* Task objective:
Word for word, copy all the data and drop the pictures.

* Data section:
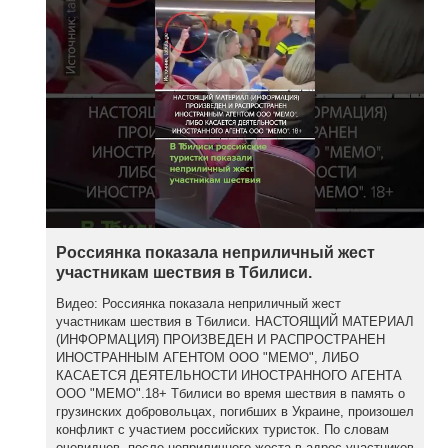
Россиянка показала неприличный жест
участникам шествия в Тбилиси.
Видео: Россиянка показала неприличный жест
участникам шествия в Тбилиси. НАСТОЯЩИЙ МАТЕРИАЛ
(ИНФОРМАЦИЯ) ПРОИЗВЕДЕН И РАСПРОСТРАНЕН
ИНОСТРАННЫМ АГЕНТОМ ООО "МЕМО", ЛИБО
КАСАЕТСЯ ДЕЯТЕЛЬНОСТИ ИНОСТРАННОГО АГЕНТА
ООО "МЕМО".18+ Тбилиси во время шествия в память о
грузинских добровольцах, погибших в Украине, произошел
конфликт с участием российских туристок. По словам
очевидцев, после неприличного жеста в адрес участников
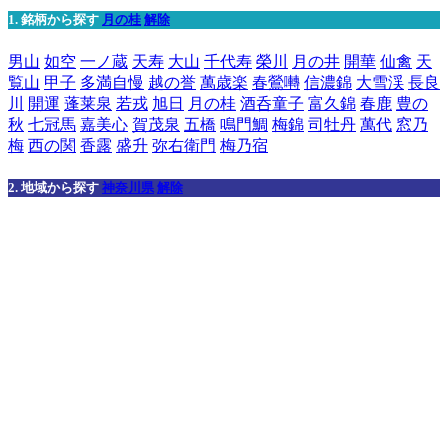
1. 銘柄から探す
月の桂
解除
男山
如空
一ノ蔵
天寿
大山
千代寿
榮川
月の井
開華
仙禽
天
覧山
甲子
多満自慢
越の誉
萬歳楽
春鶯囀
信濃錦
大雪渓
長良
川
開運
蓬莱泉
若戎
旭日
月の桂
酒呑童子
富久錦
春鹿
豊の
秋
七冠馬
嘉美心
賀茂泉
五橋
鳴門鯛
梅錦
司牡丹
萬代
窓乃
梅
西の関
香露
盛升
弥右衛門
梅乃宿
2. 地域から探す
神奈川県
解除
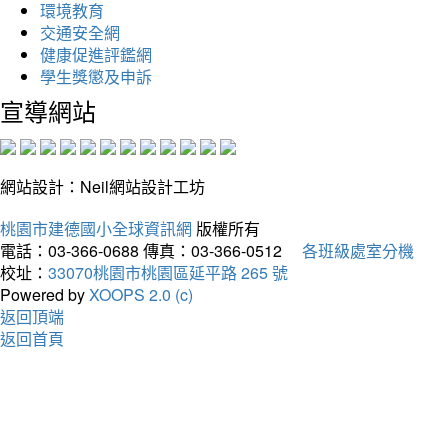
環境教育
交通安全網
健康促進評鑑網
學生獎懲及申訴
宣導網站
網站設計：Neil網站設計工坊
桃園市建德國小全球資訊網
版權所有
電話：03-366-0688
傳真：03-366-0512
各班級處室分機
校址：
33070桃園市桃園區延平路 265 號
Powered by
XOOPS 2.0 (c)
返回頂端
返回首頁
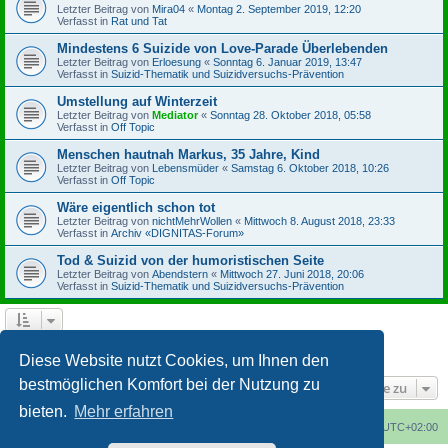
Letzter Beitrag von
Mira04
«
Montag 2. September 2019, 12:20
Verfasst in
Rat und Tat
Mindestens 6 Suizide von Love-Parade Überlebenden
Letzter Beitrag von
Erloesung
«
Sonntag 6. Januar 2019, 13:47
Verfasst in
Suizid-Thematik und Suizidversuchs-Prävention
Umstellung auf Winterzeit
Letzter Beitrag von
Mediator
«
Sonntag 28. Oktober 2018, 05:58
Verfasst in
Off Topic
Menschen hautnah Markus, 35 Jahre, Kind
Letzter Beitrag von
Lebensmüder
«
Samstag 6. Oktober 2018, 10:26
Verfasst in
Off Topic
Wäre eigentlich schon tot
Letzter Beitrag von
nichtMehrWollen
«
Mittwoch 8. August 2018, 23:33
Verfasst in
Archiv «DIGNITAS-Forum»
Tod & Suizid von der humoristischen Seite
Letzter Beitrag von
Abendstern
«
Mittwoch 27. Juni 2018, 20:06
Verfasst in
Suizid-Thematik und Suizidversuchs-Prävention
1
2
3
4
Nächste
Die Suche ergab 164 Treffer
Diese Website nutzt Cookies, um Ihnen den
bestmöglichen Komfort bei der Nutzung zu
Gehe zu
bieten.
Mehr erfahren
Foren-Übersicht
Alle Cookies löschen
Alle Zeiten sind
UTC+02:00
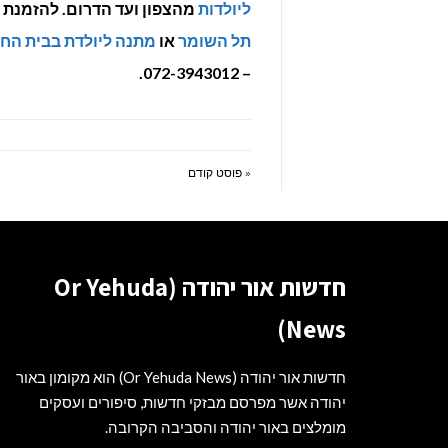
ליולדות
מהצפון ועד הדרום. להזמנת
תל השומר
או
מתנה ליולדת בבית החו
– 072-3943012.
« פוסט קודם
חדשות אור יהודה (Or Yehuda
News)
חדשות אור יהודה (Or Yehuda News) הוא מקומון באור
יהודה אשר מפרסם מבזקי חדשות, סיפורים ועסקים
מומלצים באור יהודה והסביבה הקרובה.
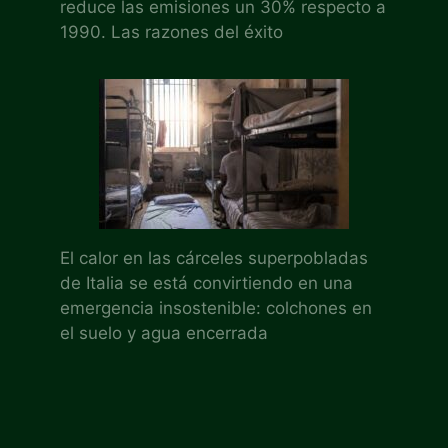
reduce las emisiones un 30% respecto a
1990. Las razones del éxito
El calor en las cárceles superpobladas
de Italia se está convirtiendo en una
emergencia insostenible: colchones en
el suelo y agua encerrada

* Written solution:
Россиянка показала неприличный жест
участникам шествия в Тбилиси.
Видео: Россиянка показала неприличный жест
участникам шествия в Тбилиси. НАСТОЯЩИЙ МАТЕРИАЛ
(ИНФОРМАЦИЯ) ПРОИЗВЕДЕН И РАСПРОСТРАНЕН
ИНОСТРАННЫМ АГЕНТОМ ООО "МЕМО", ЛИБО
КАСАЕТСЯ ДЕЯТЕЛЬНОСТИ ИНОСТРАННОГО АГЕНТА
ООО "МЕМО".18+ Тбилиси во время шествия в память о
грузинских добровольцах, погибших в Украине, произошел
конфликт с участием российских туристок. По словам
очевидцев, после неприличного жеста в адрес участников
1. 銘柄から探す
月の桂
解除
男山
如空
一ノ蔵
天寿
大山
千代寿
榮川
月の井
開華
仙禽
天
覧山
甲子
多満自慢
越の誉
萬歳楽
春鶯囀
信濃錦
大雪渓
長良
川
開運
蓬莱泉
若戎
旭日
月の桂
酒呑童子
富久錦
春鹿
豊の
秋
七冠馬
嘉美心
賀茂泉
五橋
鳴門鯛
梅錦
司牡丹
萬代
窓乃
梅
西の関
香露
盛升
弥右衛門
梅乃宿
2. 地域から探す
神奈川県
解除
環境教育
交通安全網
健康促進評鑑網
學生獎懲及申訴
宣導網站
網站設計：Neil網站設計工坊
桃園市建德國小全球資訊網
版權所有
電話：03-366-0688
傳真：03-366-0512
各班級處室分機
校址：
33070桃園市桃園區延平路 265 號
Powered by
XOOPS 2.0 (c)
返回頂端
返回首頁
Letzter Beitrag von
Mira04
«
Montag 2. September 2019, 12:20
Verfasst in
Rat und Tat
Mindestens 6 Suizide von Love-Parade Überlebenden
Letzter Beitrag von
Erloesung
«
Sonntag 6. Januar 2019, 13:47
Verfasst in
Suizid-Thematik und Suizidversuchs-Prävention
Umstellung auf Winterzeit
Letzter Beitrag von
Mediator
«
Sonntag 28. Oktober 2018, 05:58
Verfasst in
Off Topic
Menschen hautnah Markus, 35 Jahre, Kind
Letzter Beitrag von
Lebensmüder
«
Samstag 6. Oktober 2018, 10:26
Verfasst in
Off Topic
Wäre eigentlich schon tot
Letzter Beitrag von
nichtMehrWollen
«
Mittwoch 8. August 2018, 23:33
Verfasst in
Archiv «DIGNITAS-Forum»
Tod & Suizid von der humoristischen Seite
Letzter Beitrag von
Abendstern
«
Mittwoch 27. Juni 2018, 20:06
Verfasst in
Suizid-Thematik und Suizidversuchs-Prävention
1
2
3
4
Nächste
Die Suche ergab 164 Treffer
Diese Website nutzt Cookies, um Ihnen den
bestmöglichen Komfort bei der Nutzung zu
Gehe zu
bieten.
Mehr erfahren
Foren-Übersicht
Alle Cookies löschen
Alle Zeiten sind
UTC+02:00
ליולדות
מהצפון ועד הדרום. להזמנת
תל השומר
או
מתנה ליולדת בבית החו
– 072-3943012.
« פוסט קודם
חדשות אור יהודה (Or Yehuda
News)
חדשות אור יהודה (Or Yehuda News) הוא מקומון באור
יהודה אשר מפרסם מבזקי חדשות, סיפורים ועסקים
מומלצים באור יהודה והסביבה הקרובה.
reduce las emisiones un 30% respecto a
1990. Las razones del éxito
El calor en las cárceles superpobladas
de Italia se está convirtiendo en una
emergencia insostenible: colchones en
el suelo y agua encerrada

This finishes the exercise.